### Your assignment
Scan the entries below and extract each line with the word "仮面ライダーカード" in it.

[Opening Exercise input section]

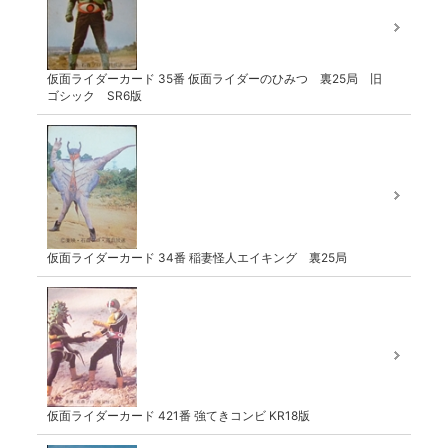
仮面ライダーカード 35番 仮面ライダーのひみつ 裏25局 旧
ゴシック SR6版
仮面ライダーカード 34番 稲妻怪人エイキング 裏25局
仮面ライダーカード 421番 強てきコンビ KR18版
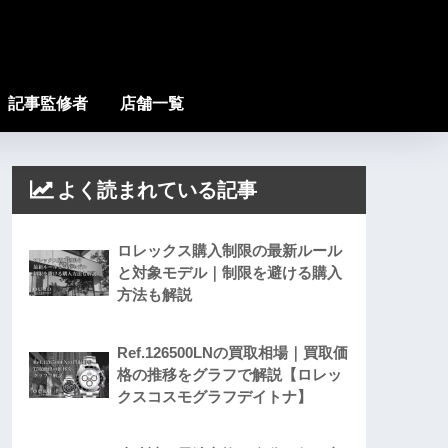
記事監修者
店舗一覧
よく読まれている記事
ロレックス購入制限の最新ルール
と対象モデル｜制限を避ける購入
方法も解説
Ref.126500LNの買取相場｜買取価
格の推移をグラフで解説【ロレッ
クスコスモグラフデイトナ】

[Closing Exercise input section]

### Problem solution
仮面ライダーカード 35番 仮面ライダーのひみつ 裏25局 旧
仮面ライダーカード 34番 稲妻怪人エイキング 裏25局
仮面ライダーカード 421番 強てきコンビ KR18版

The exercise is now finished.